Penumpang MV Hondius yang terisolasi akibat wabah hantavirus kini menjalani hari-hari penuh ketidakpastian di tengah proses evakuasi internasional. Di balik krisis ini, mereka bukan sekadar data kasus, melainkan manusia yang menghadapi ketakutan dan harapan secara bersamaan.
Kabar terkait penumpang di dalam kapal pun menjadi perbincangan, salah satu gambaran situasinya pun sempat viral setelah seorang penumpang bernama Jake Rosmarin mengunggah video emosional. Sambil menahan tangis, ia meminta dunia melihat mereka sebagai manusia, bukan sekadar berita.
"Kami bukan sekadar cerita. Kami bukan sekadar tajuk berita, kami adalah manusia yang memiliki keluarga, memiliki kehidupan, dan ada orang-orang yang menunggu kami di rumah," ujar Rosmarin dikutip dari , Kamis (7/5/2026).
Rosmarin mengaku sangat tertekan dengan ketidakpastian yang terjadi di tengah laut. "Ada banyak ketidakpastian dan itu bagian tersulitnya. Yang kami inginkan saat ini hanyalah merasa aman, mendapat kejelasan, dan pulang ke rumah," dia menambahkan.
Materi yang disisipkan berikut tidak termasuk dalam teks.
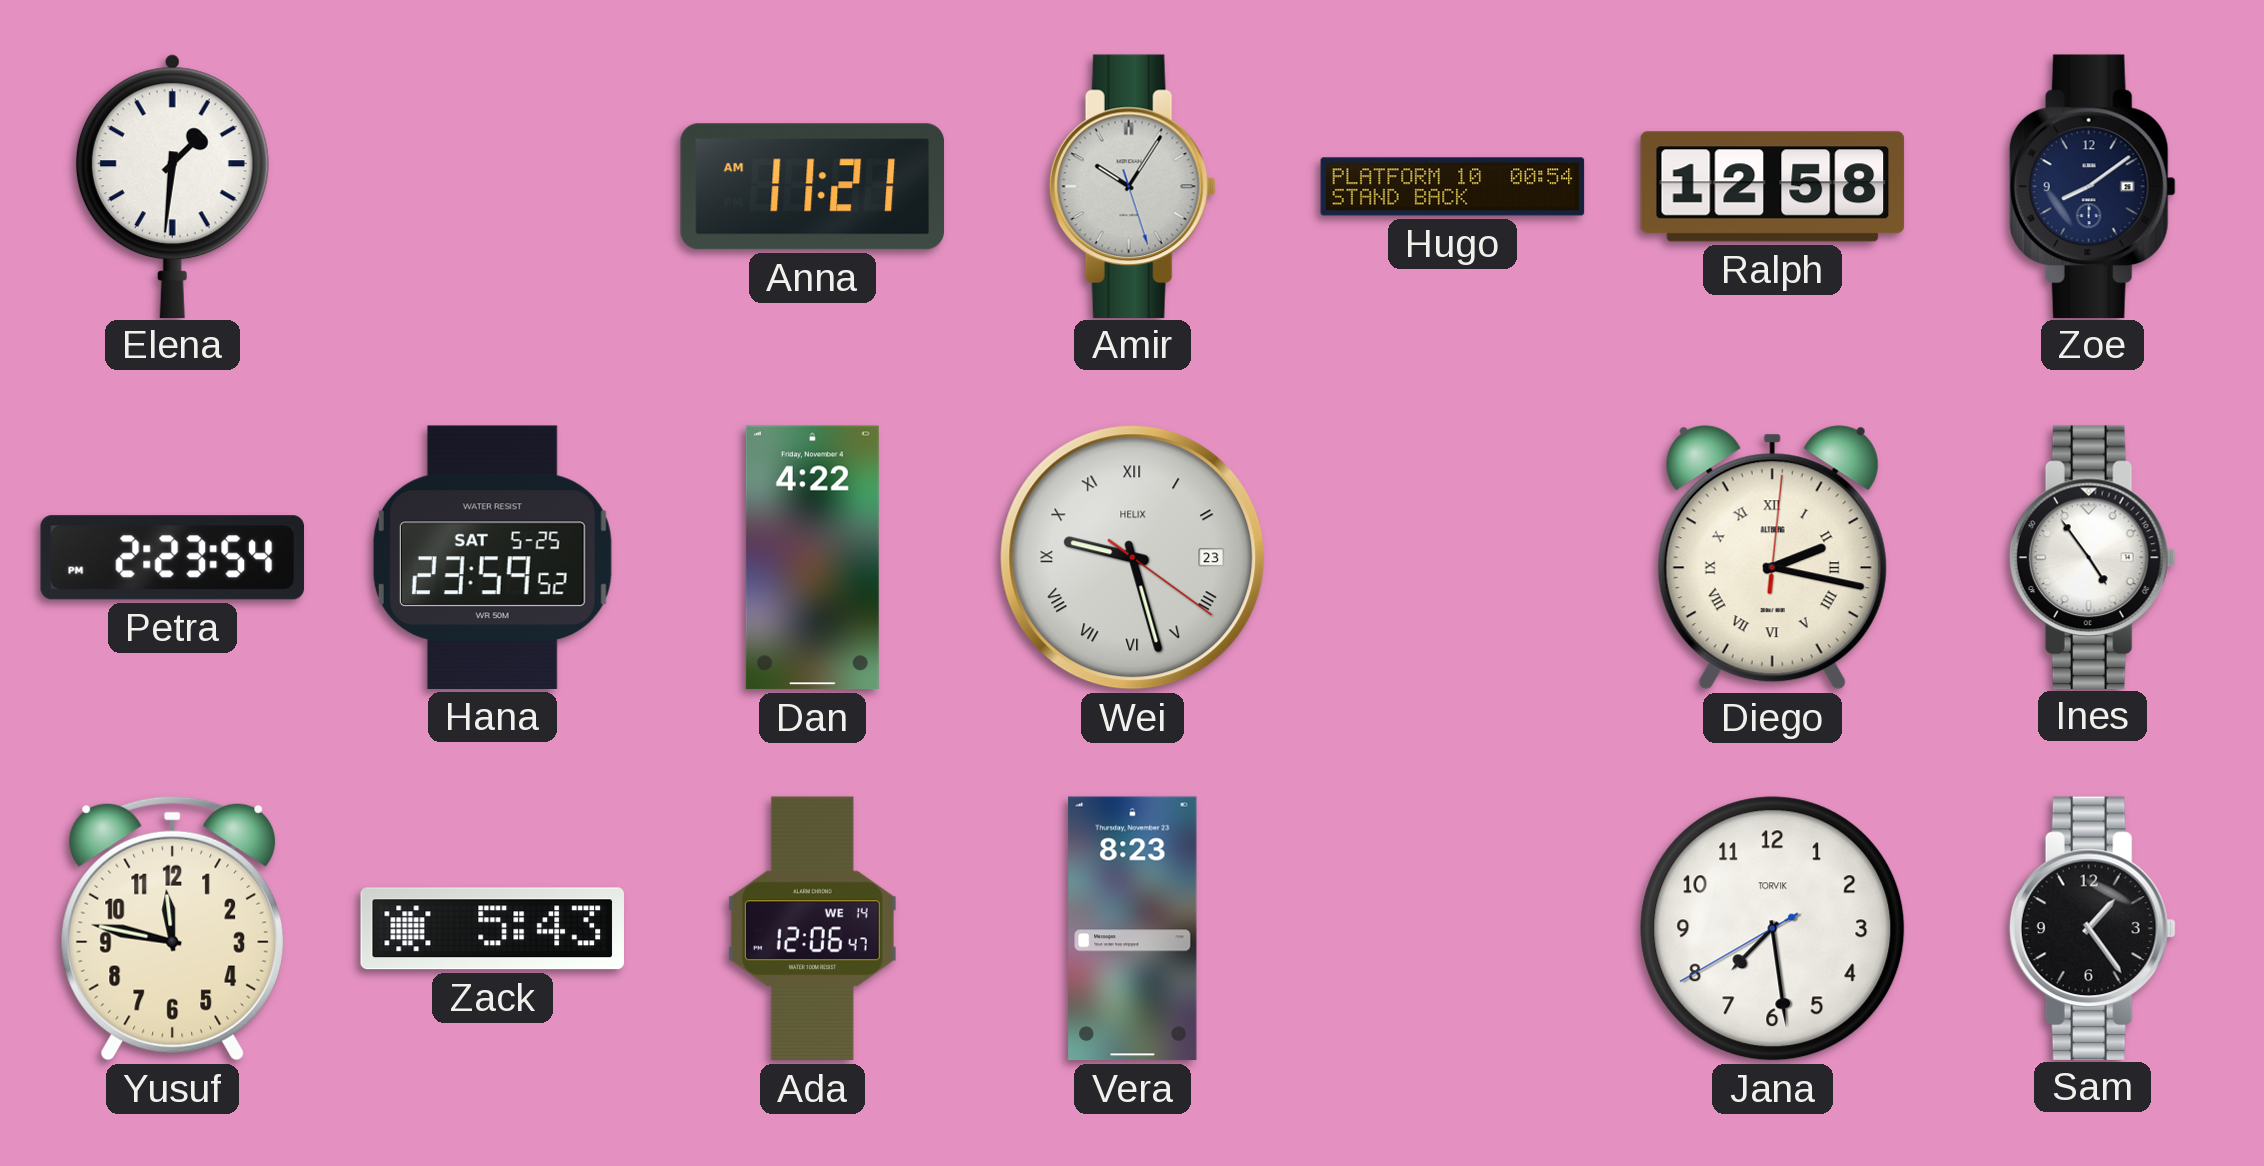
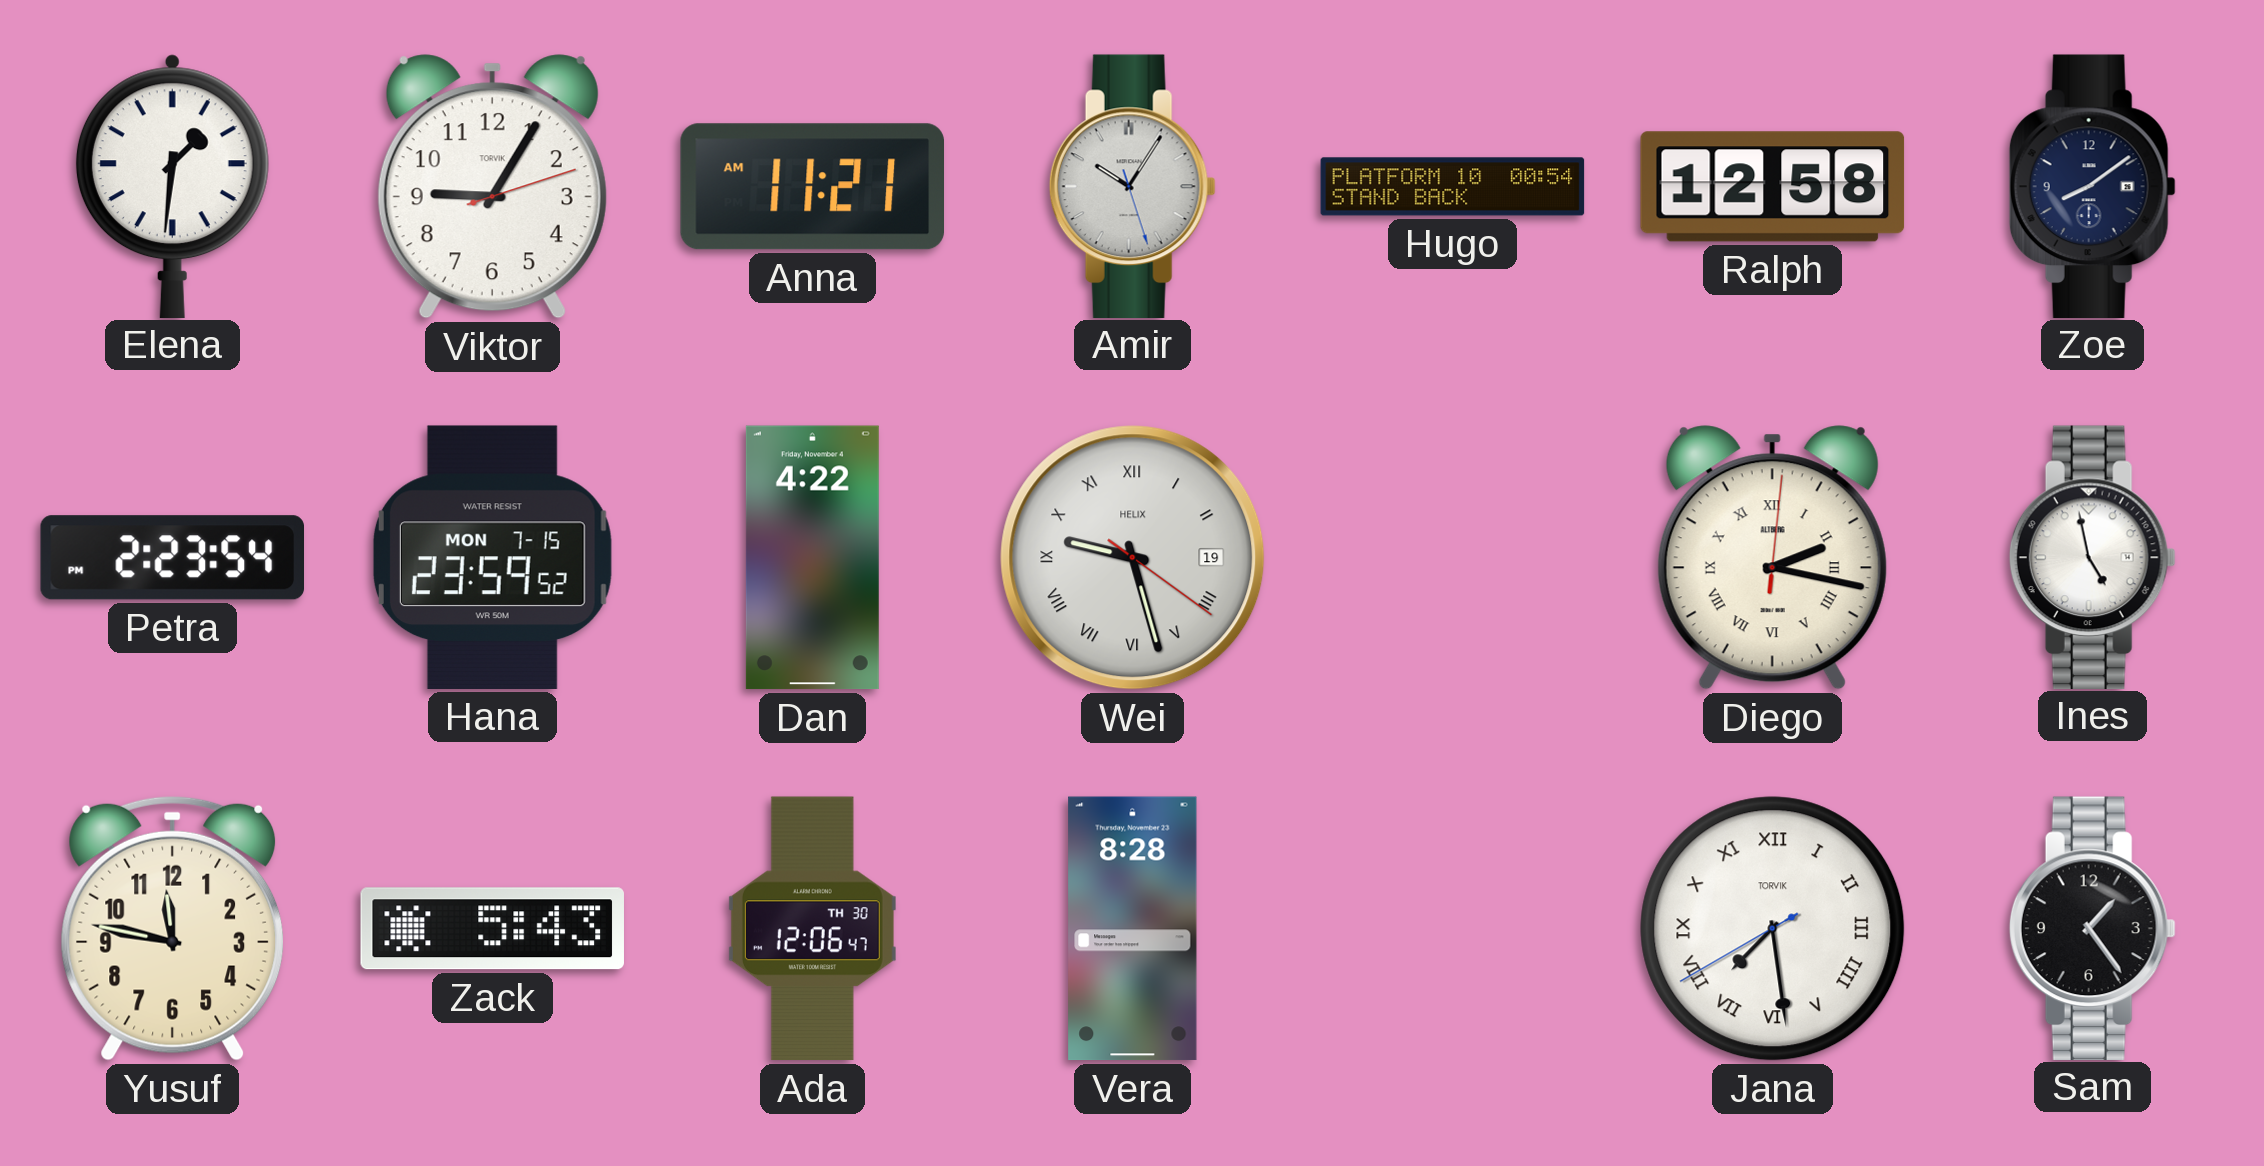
Viktor: none -> 9:05
Hana date: SAT 5-25 -> MON 7-15
Wei date: 23 -> 19
Ines: 4:54 -> 4:58
Ada date: WE 14 -> TH 30
Vera: 8:23 -> 8:28
Jana numerals: Arabic -> Roman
Namun, pernyataan berbeda datang dari penumpang lain, Qasem Elhato. Dari padangannya, situasi di atas kapal sebenarnya jauh lebih tenang daripada yang diberitakan.
"Meskipun reaksinya (Rosmarin) valid, itu tidak mewakili situasi di atas kapal secara keseluruhan. Penumpang lain tetap tenang, situasi terkendali, dan kami hanya berharap mereka yang sakit segera sembuh," kata Qasem.
Qasem menyebut bahwa para penumpang mengisi waktu dengan membaca, menonton film, dan menikmati minuman hangat. Pihak operator, Oceanwide Expeditions, juga menegaskan bahwa suasana di kapal tetap kondusif dan kru terus berupaya memberikan kenyamanan bagi para tamu.
Meski begitu, prosedur kesehatan ketat kini diberlakukan. Seluruh penumpang diminta menjaga jarak sosial, mengenakan masker di dalam ruangan, dan rutin mencuci tangan.
Area santai yang biasanya ramai kini tampak sepi dan hanya terlihat petugas medis dengan alat pelindung diri (APD) lengkap.
Dari laporan , penumpang lain, Helene Goessaert, menggambarkan situasi yang cukup tenang. Dia berujar kondisi di dalam kapal situasinya terkendali.
"Kami menerima informasi secara berkala, informasinya akurat. Selebihnya, kami hanya bisa menunggu," kata Helene.